Although the villa is not formally recognised for its historical value, the property is viewed as having local historical significance.
It was occupied since the earliest days of Pakeha settlement in Otago.
Hawksbury Village may have been named after the house built on the property by the Orbell family about 1850, a heritage report for the council states.
The villa still in existence was constructed by George and Elizabeth Schultze about 1890.
Puke Ora — as the site was known in 1918 — was bought by former publican Patrick Toomey and was described as a dwelling of 12 rooms.
The Toomey family owned the property through most of the 20th century.
It is now owned by Norbill Estate Ltd, of which Warwick Williamson is the sole shareholder.
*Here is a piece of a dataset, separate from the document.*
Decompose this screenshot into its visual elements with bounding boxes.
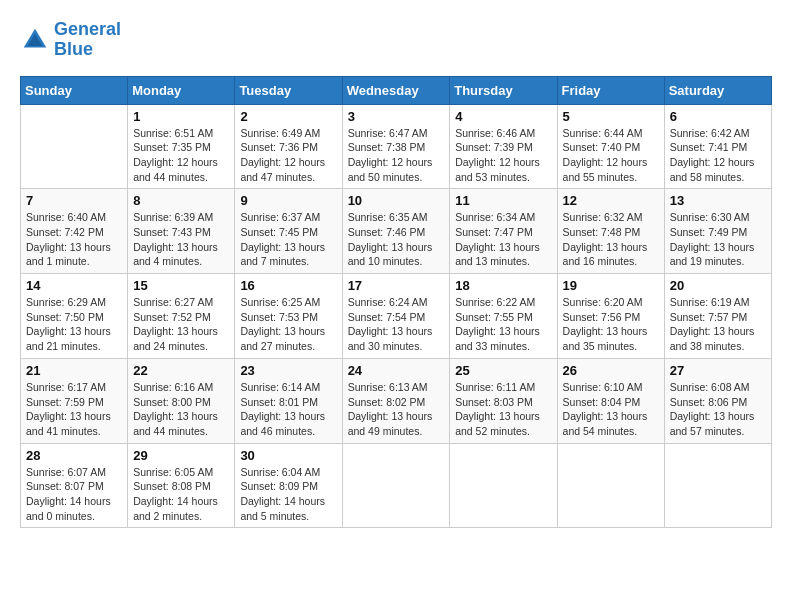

Mr Williamson’s application stated he was reluctant to demolish the villa.
The applicant proposed that a rural lot of 3.1ha should be created around the villa and the balance of the site, 28.8ha, would remain as a farm.
The homestead was occupied until recently by tenants and family members.
It was falling into disrepair, but it was not beyond repair, the applicant stated.
The council’s heritage report described a substantial timber villa in ‘‘fair’’ condition, and most of the historical interior and exterior remained intact.
Consultant planner Shane Roberts said the subdivision proposal was contrary to the key objectives and policies of the proposed second-generation district plan and the extent of positive effects associated with the application was unclear.
The hearings committee met on Monday and committee members were awaiting further information from council staff.